Profitability vs. Philanthropy: Are the For-Profit and NFP Hospitals Converging?
 The clash between professionalism and market control is long-standing and inescapable. Historically, medicine and other professions have distinguished themselves from business and commerce by asserting a higher purpose beyond mere commercialism. Despite our predominantly capitalistic society, there has always been apprehension regarding the possible adverse effects of profit-driven motives in health care.

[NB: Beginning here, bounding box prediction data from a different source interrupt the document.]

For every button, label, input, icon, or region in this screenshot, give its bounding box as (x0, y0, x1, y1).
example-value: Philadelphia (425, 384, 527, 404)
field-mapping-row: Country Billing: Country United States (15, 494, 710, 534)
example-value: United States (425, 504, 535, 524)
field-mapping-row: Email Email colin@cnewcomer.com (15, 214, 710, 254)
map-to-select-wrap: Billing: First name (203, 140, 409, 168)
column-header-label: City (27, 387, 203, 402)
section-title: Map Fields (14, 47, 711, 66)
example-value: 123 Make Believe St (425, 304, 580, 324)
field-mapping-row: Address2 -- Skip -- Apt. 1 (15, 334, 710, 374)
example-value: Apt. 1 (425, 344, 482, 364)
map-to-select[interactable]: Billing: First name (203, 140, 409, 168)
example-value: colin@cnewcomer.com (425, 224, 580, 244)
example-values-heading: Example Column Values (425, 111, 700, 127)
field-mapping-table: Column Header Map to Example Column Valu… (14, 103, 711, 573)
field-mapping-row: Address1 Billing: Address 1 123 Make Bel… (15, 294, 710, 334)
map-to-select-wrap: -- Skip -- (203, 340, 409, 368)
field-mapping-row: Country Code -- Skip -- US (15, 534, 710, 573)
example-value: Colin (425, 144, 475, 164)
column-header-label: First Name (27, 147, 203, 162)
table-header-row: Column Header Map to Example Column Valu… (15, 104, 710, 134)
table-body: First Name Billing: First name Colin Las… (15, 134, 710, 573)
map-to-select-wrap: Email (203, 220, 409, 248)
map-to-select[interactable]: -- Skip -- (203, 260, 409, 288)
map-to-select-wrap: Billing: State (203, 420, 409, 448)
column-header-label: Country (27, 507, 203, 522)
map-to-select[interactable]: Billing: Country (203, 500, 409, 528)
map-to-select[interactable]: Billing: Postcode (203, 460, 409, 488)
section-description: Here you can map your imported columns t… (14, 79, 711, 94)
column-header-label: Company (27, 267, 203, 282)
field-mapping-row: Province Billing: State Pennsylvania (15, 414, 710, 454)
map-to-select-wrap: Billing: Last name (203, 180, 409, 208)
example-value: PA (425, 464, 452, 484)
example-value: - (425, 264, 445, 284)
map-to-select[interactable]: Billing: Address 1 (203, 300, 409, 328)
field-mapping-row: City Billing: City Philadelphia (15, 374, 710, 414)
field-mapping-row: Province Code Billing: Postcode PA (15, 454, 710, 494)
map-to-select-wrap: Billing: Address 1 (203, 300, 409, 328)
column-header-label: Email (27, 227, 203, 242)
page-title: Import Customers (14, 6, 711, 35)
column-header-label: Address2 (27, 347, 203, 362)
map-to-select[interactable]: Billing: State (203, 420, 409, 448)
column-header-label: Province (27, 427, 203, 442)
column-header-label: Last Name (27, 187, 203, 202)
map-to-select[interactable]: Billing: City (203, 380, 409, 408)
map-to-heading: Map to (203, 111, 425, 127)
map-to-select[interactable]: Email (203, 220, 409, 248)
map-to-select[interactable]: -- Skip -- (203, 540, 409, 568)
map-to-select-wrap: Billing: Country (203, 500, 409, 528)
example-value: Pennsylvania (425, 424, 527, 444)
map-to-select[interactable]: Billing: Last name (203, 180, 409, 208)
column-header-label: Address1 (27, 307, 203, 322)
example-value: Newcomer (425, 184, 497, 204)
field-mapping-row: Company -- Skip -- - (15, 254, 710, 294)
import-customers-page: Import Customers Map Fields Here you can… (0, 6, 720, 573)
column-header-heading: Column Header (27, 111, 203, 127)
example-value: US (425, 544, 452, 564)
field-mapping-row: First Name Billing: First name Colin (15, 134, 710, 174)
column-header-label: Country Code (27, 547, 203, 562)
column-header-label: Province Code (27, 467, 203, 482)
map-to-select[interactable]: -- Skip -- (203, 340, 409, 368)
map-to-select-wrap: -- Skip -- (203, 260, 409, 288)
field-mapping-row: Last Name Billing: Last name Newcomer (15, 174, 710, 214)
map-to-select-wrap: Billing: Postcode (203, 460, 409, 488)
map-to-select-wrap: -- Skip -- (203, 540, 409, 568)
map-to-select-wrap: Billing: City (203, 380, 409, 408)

Since 1913, the federal government has distinguished between NFP and for-profit hospitals by exempting NFP hospitals from most revenue and property taxes. NFP hospitals are obligated to provide free or below-cost medical services and are prohibited from distributing any profits but reinvest them to the hospital in exchange for the tax exemption. In contrast, for-profit hospitals can distribute their profits to their owners or share-holders, leading stockholders to prioritize profitable financial statements rather than how well the hospitals meet community needs.

Subsequently, the implications of the dissolving distinction between for-profit and NFP hospitals have  been a headline of debate by researchers. Policy analysts, social scientists, and advocates for the poor are apprehensive about the possibility of diminishing safety nets for the poor, uninsured, and underinsured provided by some NFP hospitals if they become indistinguishable from their for-profit counterparts. NFP hospitals have been delivering services that were not conventionally perceived as revenue-generating, such as  burn units, neo-natal intensive care, and emergency departments. But the distinction between for-profit and not-for-profit healthcare providers is becoming less clear due to various factors.

First, capital sources for NFP hospitals have shifted, as donations and governmental grants decline. Revenues have come from billing for services; the increasing capital intensity in healthcare, the reduced reliance on charitable contributions, and the significant inflation in the 1960s and 1970s have resulted in capital needs primarily being fulfilled through retained earnings and debt, just like for-profit institutions.

Second, while the persistent economic pressure imposed by investor-equity capital on the managers of investor-owned enterprises is unique to the for-profit sector, economic pressure is not exclusive to the for-profit sector which drives various strategies in both for-profit and NFP hospitals. To improve the bottom line, they develop multi-institutional agreements to gain economies of scale and greater access to capital, integrate vertically to  increase control of patient flow and market share, emphasize cost control, and restrict uncompensated treatment.

Third, not-for-profit organizations can and do generate profits, as shown by U.S. hospitals in 1984, most of which are not-for-profit, with an average total net margin of 6.2% (American Hospital Association, 1985). In any case, survival of an organization clearly requires revenues exceeding operating expenses as equipment and renovations needed to keep an institution acceptable to doctors and patients necessitate new capital infusions.

Fourth, various forms of not-for-profit/for-profit hybrids have become prevalent in hospitals in recent years. These include (a) for-profit subsidiaries established by not-for-profit institutions; (b) contracts with for-profit companies for management or specific services, (b) joint ventures between for-profit and NFP multihospital systems; and (d) for-profit alliances (such as Voluntary Hospitals of America, American Healthcare Systems, SunHealth) serving NFP hospitals.